Copy every line from the records that holds the word "States".
====== RECORDS FOR PROCESSING
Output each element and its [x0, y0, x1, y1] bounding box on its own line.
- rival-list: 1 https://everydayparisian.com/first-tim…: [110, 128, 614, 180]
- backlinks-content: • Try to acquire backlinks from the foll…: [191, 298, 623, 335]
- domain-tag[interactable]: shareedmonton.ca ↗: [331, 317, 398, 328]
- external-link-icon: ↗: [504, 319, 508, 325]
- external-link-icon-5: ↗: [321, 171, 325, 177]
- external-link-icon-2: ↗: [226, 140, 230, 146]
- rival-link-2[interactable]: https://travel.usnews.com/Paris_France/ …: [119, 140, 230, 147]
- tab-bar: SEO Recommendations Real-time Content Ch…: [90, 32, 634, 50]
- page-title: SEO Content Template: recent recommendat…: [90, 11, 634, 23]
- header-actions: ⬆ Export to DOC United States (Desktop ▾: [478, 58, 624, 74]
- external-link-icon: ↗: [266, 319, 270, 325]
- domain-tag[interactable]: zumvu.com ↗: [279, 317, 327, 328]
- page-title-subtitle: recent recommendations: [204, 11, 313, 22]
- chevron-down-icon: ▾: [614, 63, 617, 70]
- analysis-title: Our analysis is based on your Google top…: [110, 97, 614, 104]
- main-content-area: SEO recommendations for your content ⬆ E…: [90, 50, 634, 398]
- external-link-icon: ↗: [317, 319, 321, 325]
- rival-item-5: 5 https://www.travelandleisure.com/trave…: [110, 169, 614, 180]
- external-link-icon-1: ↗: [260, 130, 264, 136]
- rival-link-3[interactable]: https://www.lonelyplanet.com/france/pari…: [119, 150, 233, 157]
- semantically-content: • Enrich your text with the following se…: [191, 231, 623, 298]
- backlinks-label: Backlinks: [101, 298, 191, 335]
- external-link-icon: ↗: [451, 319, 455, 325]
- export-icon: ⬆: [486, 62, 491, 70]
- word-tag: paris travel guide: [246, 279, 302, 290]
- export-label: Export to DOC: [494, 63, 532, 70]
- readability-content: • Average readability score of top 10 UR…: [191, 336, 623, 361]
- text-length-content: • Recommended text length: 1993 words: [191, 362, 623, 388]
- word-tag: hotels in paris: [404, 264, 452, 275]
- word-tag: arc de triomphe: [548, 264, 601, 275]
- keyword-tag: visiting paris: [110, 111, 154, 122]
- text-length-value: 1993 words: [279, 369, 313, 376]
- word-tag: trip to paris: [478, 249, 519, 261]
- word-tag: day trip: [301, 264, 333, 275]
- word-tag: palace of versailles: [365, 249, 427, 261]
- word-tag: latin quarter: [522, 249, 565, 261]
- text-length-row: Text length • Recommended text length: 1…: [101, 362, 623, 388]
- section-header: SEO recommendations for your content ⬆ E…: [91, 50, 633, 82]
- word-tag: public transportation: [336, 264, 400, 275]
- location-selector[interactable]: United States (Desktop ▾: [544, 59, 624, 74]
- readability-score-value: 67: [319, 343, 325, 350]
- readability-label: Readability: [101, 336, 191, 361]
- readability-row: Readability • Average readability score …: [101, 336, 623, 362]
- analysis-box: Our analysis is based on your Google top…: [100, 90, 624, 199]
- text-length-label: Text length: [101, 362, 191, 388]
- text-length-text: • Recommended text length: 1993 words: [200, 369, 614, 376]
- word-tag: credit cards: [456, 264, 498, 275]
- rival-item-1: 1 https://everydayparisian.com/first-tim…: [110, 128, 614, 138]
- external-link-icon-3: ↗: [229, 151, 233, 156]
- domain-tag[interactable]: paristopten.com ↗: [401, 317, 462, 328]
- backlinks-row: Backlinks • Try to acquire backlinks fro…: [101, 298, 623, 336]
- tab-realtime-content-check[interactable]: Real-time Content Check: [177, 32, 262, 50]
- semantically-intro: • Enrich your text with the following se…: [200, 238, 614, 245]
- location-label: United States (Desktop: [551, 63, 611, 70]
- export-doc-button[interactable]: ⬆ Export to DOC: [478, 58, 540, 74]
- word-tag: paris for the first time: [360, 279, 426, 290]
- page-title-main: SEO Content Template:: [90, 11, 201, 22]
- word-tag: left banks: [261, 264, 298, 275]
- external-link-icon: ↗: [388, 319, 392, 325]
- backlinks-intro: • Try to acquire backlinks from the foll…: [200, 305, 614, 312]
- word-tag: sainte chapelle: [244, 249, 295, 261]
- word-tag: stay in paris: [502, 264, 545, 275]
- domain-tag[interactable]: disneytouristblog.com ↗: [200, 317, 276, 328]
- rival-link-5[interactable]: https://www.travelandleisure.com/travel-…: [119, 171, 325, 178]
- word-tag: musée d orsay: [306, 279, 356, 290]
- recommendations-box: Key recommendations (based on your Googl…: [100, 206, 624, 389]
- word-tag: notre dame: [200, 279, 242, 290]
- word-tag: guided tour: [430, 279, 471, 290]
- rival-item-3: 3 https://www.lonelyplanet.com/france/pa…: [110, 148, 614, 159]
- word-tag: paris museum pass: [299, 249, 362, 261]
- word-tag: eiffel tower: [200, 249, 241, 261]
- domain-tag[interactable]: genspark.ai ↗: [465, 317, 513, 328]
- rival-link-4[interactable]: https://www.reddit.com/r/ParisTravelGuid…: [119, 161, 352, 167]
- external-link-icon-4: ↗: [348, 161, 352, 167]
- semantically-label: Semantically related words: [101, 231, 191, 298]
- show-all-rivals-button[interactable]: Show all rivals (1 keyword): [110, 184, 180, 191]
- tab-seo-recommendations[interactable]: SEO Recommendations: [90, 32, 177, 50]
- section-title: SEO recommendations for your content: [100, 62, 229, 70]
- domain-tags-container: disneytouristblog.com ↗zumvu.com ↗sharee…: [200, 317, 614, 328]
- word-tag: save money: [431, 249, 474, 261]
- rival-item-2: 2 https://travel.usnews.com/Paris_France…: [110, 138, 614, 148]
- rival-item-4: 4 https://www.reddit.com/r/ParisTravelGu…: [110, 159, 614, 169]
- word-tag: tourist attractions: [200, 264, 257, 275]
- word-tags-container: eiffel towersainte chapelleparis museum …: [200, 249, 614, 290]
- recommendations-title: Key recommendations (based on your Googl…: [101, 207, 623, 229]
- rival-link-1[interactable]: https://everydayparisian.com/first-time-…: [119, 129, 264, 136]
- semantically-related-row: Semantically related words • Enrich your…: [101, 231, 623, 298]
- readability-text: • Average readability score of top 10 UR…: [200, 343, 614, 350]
============
▸ **ANSWER SPACE**
- header-actions: ⬆ Export to DOC United States (Desktop ▾: [478, 58, 624, 74]
- location-selector[interactable]: United States (Desktop ▾: [544, 59, 624, 74]
- location-label: United States (Desktop: [551, 63, 611, 70]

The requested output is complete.